ENTRIES SHOWN >>
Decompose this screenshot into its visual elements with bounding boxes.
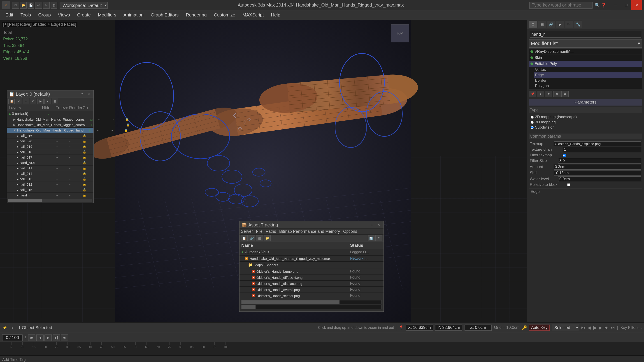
pin-button[interactable]: 📌: [529, 91, 536, 97]
layer-delete-btn[interactable]: ✕: [16, 99, 22, 104]
menu-item-edit[interactable]: Edit: [2, 11, 16, 18]
sub-vertex[interactable]: Vertex: [534, 67, 642, 72]
relative-bbox-checkbox[interactable]: [567, 183, 570, 186]
asset-menu-file[interactable]: File: [256, 229, 262, 234]
search-icon[interactable]: 🔍: [595, 3, 600, 8]
close-button[interactable]: ✕: [631, 0, 642, 10]
asset-menu-options[interactable]: Options: [343, 229, 357, 234]
menu-item-group[interactable]: Group: [35, 11, 54, 18]
new-button[interactable]: □: [12, 2, 19, 8]
asset-help-btn[interactable]: ?: [376, 235, 382, 241]
layer-scrollbar[interactable]: [8, 199, 92, 202]
menu-item-rendering[interactable]: Rendering: [182, 11, 210, 18]
motion-icon-button[interactable]: ▶: [556, 21, 564, 28]
asset-row[interactable]: ■ Oldster's_Hands_scatter.png Found: [240, 293, 384, 299]
y-coord[interactable]: Y: 32.664cm: [435, 325, 462, 331]
menu-item-views[interactable]: Views: [55, 11, 73, 18]
modifier-icon-button[interactable]: ▦: [538, 21, 546, 28]
layer-row[interactable]: ▸ nail_015 ··· ··· 🔒: [7, 187, 94, 193]
asset-btn-2[interactable]: 🔗: [248, 235, 255, 241]
amount-input[interactable]: [554, 164, 641, 170]
asset-panel-maximize[interactable]: □: [369, 222, 375, 227]
asset-row[interactable]: ■ Oldster's_Hands_displace.png Found: [240, 281, 384, 287]
sub-border[interactable]: Border: [534, 78, 642, 83]
water-level-input[interactable]: [558, 176, 641, 182]
shift-input[interactable]: [554, 170, 641, 176]
layer-move-down-btn[interactable]: ⚙: [30, 99, 36, 104]
menu-item-modifiers[interactable]: Modifiers: [95, 11, 120, 18]
time-first-btn[interactable]: ⏮: [28, 335, 36, 341]
sub-edge[interactable]: Edge: [534, 72, 642, 78]
layer-row[interactable]: ▸ hand_r001 ··· ··· 🔒: [7, 160, 94, 166]
layer-row[interactable]: ▼ Handshake_Old_Man_Hands_Rigged_hand □ …: [7, 128, 94, 133]
texmap-input[interactable]: [554, 141, 641, 146]
modifier-vray[interactable]: VRayDisplacementM...: [529, 49, 642, 55]
asset-row[interactable]: ● Autodesk Vault Logged O...: [240, 249, 384, 256]
layer-row[interactable]: ▸ nail_018 ··· ··· 🔒: [7, 149, 94, 155]
key-filters-label[interactable]: Key Filters...: [620, 326, 642, 330]
layer-collapse-btn[interactable]: ▲: [44, 99, 51, 104]
layer-row[interactable]: ▸ nail_017 ··· ··· 🔒: [7, 155, 94, 160]
properties-icon-button[interactable]: ⚙: [529, 21, 537, 28]
asset-row[interactable]: M Handshake_Old_Man_Hands_Rigged_vray_ma…: [240, 256, 384, 262]
object-name-input[interactable]: [530, 31, 641, 38]
move-down-button[interactable]: ▼: [545, 91, 552, 97]
play-btn[interactable]: ▶: [593, 325, 597, 331]
modifier-editable-poly[interactable]: Editable Poly: [529, 61, 642, 67]
sub-polygon[interactable]: Polygon: [534, 83, 642, 89]
menu-item-maxscript[interactable]: MAXScript: [239, 11, 267, 18]
layer-row[interactable]: ▸ nail_014 ··· ··· 🔒: [7, 171, 94, 176]
save-button[interactable]: 💾: [28, 2, 34, 8]
frame-display[interactable]: 0 / 100: [2, 335, 22, 341]
modifier-list-dropdown[interactable]: Modifier List ▾: [529, 39, 642, 47]
layer-settings-btn[interactable]: ▦: [52, 99, 58, 104]
utilities-icon-button[interactable]: 🔧: [574, 21, 582, 28]
display-icon-button[interactable]: 👁: [565, 21, 573, 28]
layer-row[interactable]: ▶ Handshake_Old_Man_Hands_Rigged_control…: [7, 122, 94, 128]
menu-item-animation[interactable]: Animation: [120, 11, 147, 18]
timeline-bar[interactable]: 5 10 15 20 25 30 35 40 45 50 5: [0, 342, 644, 356]
asset-btn-4[interactable]: 📁: [264, 235, 271, 241]
layer-row[interactable]: ▸ nail_016 ··· ··· 🔒: [7, 133, 94, 138]
z-coord[interactable]: Z: 0.0cm: [464, 325, 492, 331]
time-prev-btn[interactable]: ◀: [36, 335, 44, 341]
filter-texmap-checkbox[interactable]: [563, 154, 566, 157]
layer-row[interactable]: ▸ nail_013 ··· ··· 🔒: [7, 176, 94, 182]
asset-row[interactable]: ■ Oldster's_Hands_overall.png Found: [240, 287, 384, 293]
asset-row[interactable]: ■ Oldster's_Hands_diffuse 4.png Found: [240, 275, 384, 281]
layer-row[interactable]: ▸ nail_012 ··· ··· 🔒: [7, 182, 94, 187]
auto-key-button[interactable]: Auto Key: [529, 325, 550, 331]
maximize-button[interactable]: □: [621, 0, 631, 10]
layer-row[interactable]: ▸ nail_020 ··· ··· 🔒: [7, 138, 94, 144]
render-button[interactable]: ▦: [50, 2, 57, 8]
selected-dropdown[interactable]: Selected: [552, 325, 579, 331]
menu-item-help[interactable]: Help: [268, 11, 284, 18]
asset-row[interactable]: 📁 Maps / Shaders: [240, 262, 384, 268]
end-btn[interactable]: ⏭: [611, 325, 615, 330]
menu-item-tools[interactable]: Tools: [17, 11, 34, 18]
hierarchy-icon-button[interactable]: 🔗: [547, 21, 555, 28]
layer-expand-btn[interactable]: ▶: [37, 99, 44, 104]
asset-menu-bitmap[interactable]: Bitmap Performance and Memory: [279, 229, 340, 234]
type-3d-radio[interactable]: [531, 121, 534, 124]
asset-menu-paths[interactable]: Paths: [266, 229, 276, 234]
time-play-btn[interactable]: ▶: [44, 335, 52, 341]
menu-item-customize[interactable]: Customize: [211, 11, 238, 18]
layer-add-btn[interactable]: 📋: [8, 99, 15, 104]
move-up-button[interactable]: ▲: [537, 91, 544, 97]
asset-row[interactable]: ■ Oldster's_Hands_bump.png Found: [240, 268, 384, 275]
help-icon[interactable]: ❓: [601, 3, 606, 8]
modifier-skin[interactable]: Skin: [529, 55, 642, 61]
menu-item-create[interactable]: Create: [74, 11, 94, 18]
redo-button[interactable]: ↪: [43, 2, 50, 8]
layer-row[interactable]: ▶ 0 (default) ✓ ··· ···: [7, 111, 94, 117]
layer-row[interactable]: ▸ nail_011 ··· ··· 🔒: [7, 166, 94, 171]
menu-item-graph-editors[interactable]: Graph Editors: [148, 11, 182, 18]
asset-menu-server[interactable]: Server: [241, 229, 253, 234]
next-key-btn[interactable]: ▶: [599, 325, 602, 330]
type-2d-radio[interactable]: [531, 116, 534, 119]
type-subdivision-radio[interactable]: [531, 126, 534, 129]
layer-panel-help[interactable]: ?: [79, 92, 85, 96]
undo-button[interactable]: ↩: [35, 2, 42, 8]
prev-key-btn[interactable]: ◀: [588, 325, 591, 330]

WHAT NEEDS TO BE DONE >> Copy every line of the material above in which the word "Oldster" appears.

RESULT OF THE TASK >>
asset-row[interactable]: ■ Oldster's_Hands_scatter.png Found: [240, 293, 384, 299]
asset-row[interactable]: ■ Oldster's_Hands_displace.png Found: [240, 281, 384, 287]
asset-row[interactable]: ■ Oldster's_Hands_overall.png Found: [240, 287, 384, 293]
asset-row[interactable]: ■ Oldster's_Hands_diffuse 4.png Found: [240, 275, 384, 281]
asset-row[interactable]: ■ Oldster's_Hands_bump.png Found: [240, 268, 384, 275]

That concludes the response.